Lee Fukui and Mauna Eichner appealed the Planning Commission’s unanimous approval of a CUP application for Dollar Loan Center in July because they said an influx of so-called “predatory lenders” in Long Beach has become a broader citywide issue. The residents both live in the Wrigley neighborhood in the 6th District, where another company known as Pennbrooke Financial Services, LLC plans to open a store on Pacific Coast Highway and Pacific Avenue to offer auto-title loans.
Fukui added that Dollar Loan Center has strategically positioned the Ximeno Avenue location as a way to prey on college students and low-income residents of east Long Beach. He said the company offers an interest rate of 196.9-percent APR, which can force a client to pay almost triple the original $2,500 loan by the time it’s paid off.

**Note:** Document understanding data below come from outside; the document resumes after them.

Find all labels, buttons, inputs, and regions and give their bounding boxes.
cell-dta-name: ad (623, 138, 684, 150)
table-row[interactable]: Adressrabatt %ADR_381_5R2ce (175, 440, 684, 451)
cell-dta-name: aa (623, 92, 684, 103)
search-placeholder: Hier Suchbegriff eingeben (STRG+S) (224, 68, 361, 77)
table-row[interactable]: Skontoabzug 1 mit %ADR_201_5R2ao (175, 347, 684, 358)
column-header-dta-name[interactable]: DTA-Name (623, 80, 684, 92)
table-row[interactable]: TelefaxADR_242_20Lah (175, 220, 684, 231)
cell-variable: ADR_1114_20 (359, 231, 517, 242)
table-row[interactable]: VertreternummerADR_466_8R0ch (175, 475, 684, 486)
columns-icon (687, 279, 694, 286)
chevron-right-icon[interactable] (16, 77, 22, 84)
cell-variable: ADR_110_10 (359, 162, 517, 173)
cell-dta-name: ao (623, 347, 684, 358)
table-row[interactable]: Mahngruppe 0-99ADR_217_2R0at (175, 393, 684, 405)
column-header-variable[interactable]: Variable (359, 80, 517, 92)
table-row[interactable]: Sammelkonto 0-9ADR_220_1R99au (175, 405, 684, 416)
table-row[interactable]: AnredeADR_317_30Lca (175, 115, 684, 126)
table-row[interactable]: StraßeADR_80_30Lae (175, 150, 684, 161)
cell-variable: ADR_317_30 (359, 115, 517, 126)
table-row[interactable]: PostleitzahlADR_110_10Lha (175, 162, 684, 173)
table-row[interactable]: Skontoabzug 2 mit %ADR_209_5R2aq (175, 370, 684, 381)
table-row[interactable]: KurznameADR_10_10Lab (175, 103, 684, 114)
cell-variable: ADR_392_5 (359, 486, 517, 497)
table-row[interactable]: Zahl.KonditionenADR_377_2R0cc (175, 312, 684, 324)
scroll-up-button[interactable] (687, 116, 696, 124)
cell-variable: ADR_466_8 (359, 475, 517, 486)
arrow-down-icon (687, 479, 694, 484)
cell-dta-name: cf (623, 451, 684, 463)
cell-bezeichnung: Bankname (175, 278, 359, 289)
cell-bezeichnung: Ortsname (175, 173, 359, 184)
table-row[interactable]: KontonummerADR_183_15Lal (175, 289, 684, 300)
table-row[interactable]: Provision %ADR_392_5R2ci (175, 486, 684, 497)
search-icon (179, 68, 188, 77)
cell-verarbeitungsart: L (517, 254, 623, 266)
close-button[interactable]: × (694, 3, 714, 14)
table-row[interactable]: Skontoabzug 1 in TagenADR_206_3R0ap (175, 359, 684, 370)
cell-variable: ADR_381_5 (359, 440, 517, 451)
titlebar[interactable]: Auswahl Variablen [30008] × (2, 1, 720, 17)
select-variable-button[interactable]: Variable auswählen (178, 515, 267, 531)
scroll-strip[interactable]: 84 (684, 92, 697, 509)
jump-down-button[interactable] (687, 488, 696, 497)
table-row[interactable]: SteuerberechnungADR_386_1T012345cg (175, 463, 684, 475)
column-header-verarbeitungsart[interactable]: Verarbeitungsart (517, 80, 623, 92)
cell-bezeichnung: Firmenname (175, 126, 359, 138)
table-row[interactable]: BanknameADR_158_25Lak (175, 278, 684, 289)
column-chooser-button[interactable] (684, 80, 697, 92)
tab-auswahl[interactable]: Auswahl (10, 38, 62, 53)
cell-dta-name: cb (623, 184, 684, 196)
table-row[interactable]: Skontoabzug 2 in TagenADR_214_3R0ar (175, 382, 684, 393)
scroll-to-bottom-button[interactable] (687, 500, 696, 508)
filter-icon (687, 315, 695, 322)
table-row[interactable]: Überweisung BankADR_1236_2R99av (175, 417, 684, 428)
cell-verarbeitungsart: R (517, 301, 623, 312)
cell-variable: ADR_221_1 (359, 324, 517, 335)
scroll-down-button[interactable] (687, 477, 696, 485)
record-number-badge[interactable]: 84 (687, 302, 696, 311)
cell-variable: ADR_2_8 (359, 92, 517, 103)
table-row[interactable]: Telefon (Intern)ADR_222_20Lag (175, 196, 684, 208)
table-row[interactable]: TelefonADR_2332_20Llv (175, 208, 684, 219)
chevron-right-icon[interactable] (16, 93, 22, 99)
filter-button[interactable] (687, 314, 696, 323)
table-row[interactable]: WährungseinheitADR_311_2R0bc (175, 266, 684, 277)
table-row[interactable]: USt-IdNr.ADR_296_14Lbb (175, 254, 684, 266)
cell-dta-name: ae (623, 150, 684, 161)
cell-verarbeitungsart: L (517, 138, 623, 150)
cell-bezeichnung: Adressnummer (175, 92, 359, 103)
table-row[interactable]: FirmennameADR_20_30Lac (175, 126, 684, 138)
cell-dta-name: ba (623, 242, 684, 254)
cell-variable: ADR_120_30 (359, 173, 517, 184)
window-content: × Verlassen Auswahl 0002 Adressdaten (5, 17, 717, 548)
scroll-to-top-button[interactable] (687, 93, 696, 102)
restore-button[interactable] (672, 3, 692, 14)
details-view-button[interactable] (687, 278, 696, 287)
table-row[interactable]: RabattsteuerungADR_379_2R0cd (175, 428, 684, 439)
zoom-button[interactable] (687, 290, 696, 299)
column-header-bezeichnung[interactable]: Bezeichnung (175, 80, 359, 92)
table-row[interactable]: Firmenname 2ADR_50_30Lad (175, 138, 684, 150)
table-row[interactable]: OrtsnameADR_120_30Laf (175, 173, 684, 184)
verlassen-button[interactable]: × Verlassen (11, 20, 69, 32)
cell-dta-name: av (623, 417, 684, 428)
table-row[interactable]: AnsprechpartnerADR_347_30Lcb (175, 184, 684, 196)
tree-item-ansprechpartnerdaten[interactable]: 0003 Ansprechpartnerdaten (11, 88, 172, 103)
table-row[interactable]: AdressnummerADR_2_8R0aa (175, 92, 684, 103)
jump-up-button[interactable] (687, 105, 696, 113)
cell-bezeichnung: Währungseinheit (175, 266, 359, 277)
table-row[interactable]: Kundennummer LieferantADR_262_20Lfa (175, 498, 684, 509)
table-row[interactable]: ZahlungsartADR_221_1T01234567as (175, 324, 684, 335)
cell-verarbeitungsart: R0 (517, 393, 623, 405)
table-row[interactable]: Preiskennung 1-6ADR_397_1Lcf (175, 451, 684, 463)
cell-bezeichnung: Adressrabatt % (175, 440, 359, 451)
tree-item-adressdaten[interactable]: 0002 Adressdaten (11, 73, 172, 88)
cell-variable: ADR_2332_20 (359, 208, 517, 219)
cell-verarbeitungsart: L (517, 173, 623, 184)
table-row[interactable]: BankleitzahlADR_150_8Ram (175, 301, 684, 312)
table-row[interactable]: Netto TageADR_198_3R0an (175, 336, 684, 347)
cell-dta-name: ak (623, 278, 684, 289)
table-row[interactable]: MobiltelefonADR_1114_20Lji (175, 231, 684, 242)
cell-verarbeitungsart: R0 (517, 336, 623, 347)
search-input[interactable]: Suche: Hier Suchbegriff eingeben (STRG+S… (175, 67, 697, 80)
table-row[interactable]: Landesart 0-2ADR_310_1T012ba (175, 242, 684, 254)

“That’s predatory any way you look at it, and it affects those people who can least afford it,” Fukui said, adding that credit unions, on the other hand, typically have interest rates of about 11.65 APR. “Being business-friendly doesn’t mean that a predatory lender from Las Vegas should be able to occupy our prime retail spaces. If our city is to prosper, then we need to set our sights and our expectations higher. Long Beach citizens deserve better.”

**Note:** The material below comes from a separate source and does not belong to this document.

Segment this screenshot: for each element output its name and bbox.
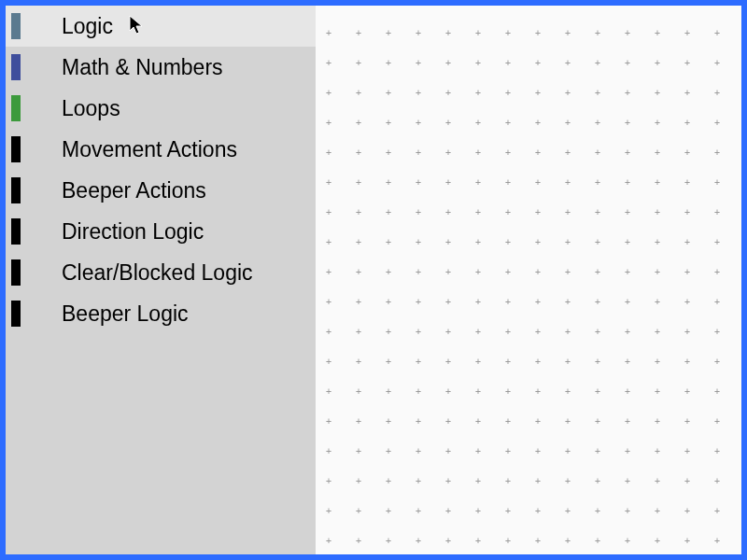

Long Beach Assistant City Attorney Michael Mais, however, told the Council that cities aren’t allowed to outright ban high-interest lenders from operating since they are permissible under state law, but he said jurisdictions are able to regulate the operations like any other commercial business. “You can’t turn them down based on the interest rate that [they] charge, but you can regulate them just like you do other uses,” he said.
Fukui also claimed that Dollar Loan Center sometimes offers loans less than $2,500 by allowing clients or businesses to pay back a portion of the loan within 24 hours, which would be against state law.

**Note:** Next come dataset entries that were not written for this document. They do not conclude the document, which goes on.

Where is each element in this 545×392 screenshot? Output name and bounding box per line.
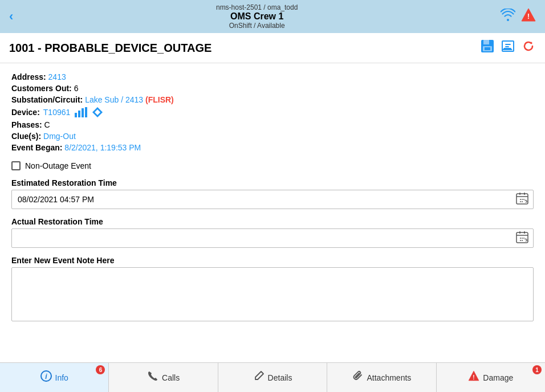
header-center: nms-host-2501 / oma_todd OMS Crew 1 OnSh… (13, 3, 501, 30)
phases-row: Phases: C (11, 120, 534, 129)
art-input-wrap (11, 228, 534, 248)
substation-row: Substation/Circuit: Lake Sub / 2413 (FLI… (11, 95, 534, 104)
nav-attachments-label: Attachments (367, 373, 412, 382)
flisr-badge: (FLISR) (145, 95, 174, 104)
device-navigate-icon[interactable] (92, 107, 103, 118)
svg-rect-2 (483, 40, 489, 44)
main-content: Address: 2413 Customers Out: 6 Substatio… (0, 63, 545, 362)
clues-value[interactable]: Dmg-Out (43, 132, 76, 141)
crew-label: OMS Crew 1 (13, 11, 501, 22)
nav-info-label: Info (55, 373, 68, 382)
damage-alert-icon: ! (468, 370, 479, 385)
nav-item-details[interactable]: Details (218, 363, 327, 392)
svg-point-23 (522, 240, 523, 241)
address-label: Address: (11, 72, 46, 81)
event-row: Event Began: 8/2/2021, 1:19:53 PM (11, 143, 534, 152)
clues-label: Clue(s): (11, 132, 41, 141)
nav-item-attachments[interactable]: Attachments (327, 363, 436, 392)
svg-point-12 (522, 199, 523, 200)
svg-rect-9 (519, 193, 520, 195)
address-row: Address: 2413 (11, 72, 534, 81)
clues-row: Clue(s): Dmg-Out (11, 132, 534, 141)
ert-input-wrap (11, 190, 534, 209)
bottom-nav: i Info 6 Calls Details Attachments (0, 362, 545, 392)
upload-button[interactable] (501, 39, 515, 57)
phases-label: Phases: (11, 120, 42, 129)
title-actions (480, 39, 536, 57)
page-title: 1001 - PROBABLE_DEVICE_OUTAGE (9, 42, 212, 55)
svg-rect-10 (524, 193, 525, 195)
svg-point-19 (520, 238, 521, 239)
info-badge: 6 (96, 365, 105, 374)
title-bar: 1001 - PROBABLE_DEVICE_OUTAGE (0, 33, 545, 63)
nav-details-label: Details (268, 373, 292, 382)
substation-label: Substation/Circuit: (11, 95, 83, 104)
svg-text:!: ! (473, 374, 475, 381)
device-bars-icon[interactable] (75, 107, 87, 117)
host-label: nms-host-2501 / oma_todd (13, 3, 501, 11)
device-row: Device: T10961 (11, 107, 534, 118)
info-icon: i (40, 370, 52, 385)
art-label: Actual Restoration Time (11, 217, 534, 226)
non-outage-checkbox[interactable] (11, 161, 21, 170)
device-label: Device: (11, 108, 40, 117)
pencil-icon (253, 370, 265, 385)
customers-row: Customers Out: 6 (11, 84, 534, 93)
phases-value: C (44, 120, 50, 129)
back-button[interactable]: ‹ (9, 9, 13, 24)
nav-item-damage[interactable]: ! Damage 1 (437, 363, 545, 392)
non-outage-label[interactable]: Non-Outage Event (25, 161, 91, 170)
event-label: Event Began: (11, 143, 62, 152)
device-value[interactable]: T10961 (43, 108, 70, 117)
note-group: Enter New Event Note Here (11, 256, 534, 321)
header: ‹ nms-host-2501 / oma_todd OMS Crew 1 On… (0, 0, 545, 33)
status-label: OnShift / Available (13, 22, 501, 30)
save-button[interactable] (480, 39, 495, 57)
svg-point-20 (522, 238, 523, 239)
customers-num: 6 (74, 84, 79, 93)
svg-point-14 (520, 201, 521, 202)
art-calendar-icon[interactable] (516, 231, 528, 246)
svg-rect-17 (519, 231, 520, 234)
svg-point-15 (522, 201, 523, 202)
art-input[interactable] (12, 229, 533, 247)
wifi-icon (501, 9, 515, 24)
substation-value[interactable]: Lake Sub / 2413 (85, 95, 145, 104)
svg-rect-4 (485, 47, 490, 50)
address-value[interactable]: 2413 (48, 72, 66, 81)
svg-rect-18 (524, 231, 525, 234)
damage-badge: 1 (532, 365, 542, 374)
svg-point-11 (520, 199, 521, 200)
note-textarea-wrap (11, 267, 534, 321)
nav-item-info[interactable]: i Info 6 (0, 363, 109, 392)
svg-point-22 (520, 240, 521, 241)
non-outage-row: Non-Outage Event (11, 161, 534, 170)
nav-item-calls[interactable]: Calls (109, 363, 218, 392)
ert-label: Estimated Restoration Time (11, 178, 534, 187)
customers-label: Customers Out: (11, 84, 72, 93)
svg-text:i: i (45, 373, 47, 381)
svg-point-13 (523, 199, 524, 200)
art-group: Actual Restoration Time (11, 217, 534, 248)
note-textarea[interactable] (12, 268, 533, 319)
alert-header-icon[interactable]: ! (521, 8, 536, 25)
svg-text:!: ! (527, 12, 530, 21)
refresh-button[interactable] (521, 39, 536, 57)
nav-calls-label: Calls (162, 373, 180, 382)
ert-group: Estimated Restoration Time (11, 178, 534, 209)
info-section: Address: 2413 Customers Out: 6 Substatio… (11, 72, 534, 152)
clip-icon (352, 370, 364, 385)
header-icons: ! (501, 8, 536, 25)
ert-input[interactable] (12, 190, 533, 209)
ert-calendar-icon[interactable] (516, 192, 528, 207)
event-value: 8/2/2021, 1:19:53 PM (64, 143, 141, 152)
svg-point-21 (523, 238, 524, 239)
phone-icon (147, 370, 158, 385)
nav-damage-label: Damage (483, 373, 513, 382)
note-label: Enter New Event Note Here (11, 256, 534, 265)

Dave Galyen, national director of technology for the company, admitted to the practice, however, he said the firm doesn’t particularly solicit it to customers.
Councilmember Gerrie Schipske, who voted against granting the company a CUP along with Councilmember Suja Lowenthal and Vice Mayor Robert Garcia, however, said that this practice violates the state’s law under which the business is licensed. “I’m sure the Attorney General would be very interested in that because they’re trying to crack down seriously on this kind of inrunning the game,” she said.
Some residents expressed a concern about “clusters” of such high-interest financial institutions forming in the city. However, 4th District Councilmember Patrick O’Donnell said he conducted a meeting in his district about Dollar Loan Center moving in and that the proposal received overwhelming support from residents. Although a credit union is located at 10th Street and Ximeno Avenue, city officials said the area doesn’t appear to have other financial institutions located close by like other areas of the city. City staff added that there are about 40 financial institutions in Long Beach.
O’Donnell, who said he’s “torn” on the issue of predatory lending practices, reiterated, as did 8th District Councilmember Al Austin, that the company had already spent $200,000 on lease negotiations and other expenses for the company to take up the space. “My concern is, what kind of message does this send to the business community?” he said. “Do they come and invest a lot of money and then we say no?”
Lowenthal and Garcia both disagreed with those assertions, adding that each CUP should be granted solely on its own merits and whether the proposed land use is right for the community, not based on how much an applicant has invested in the project.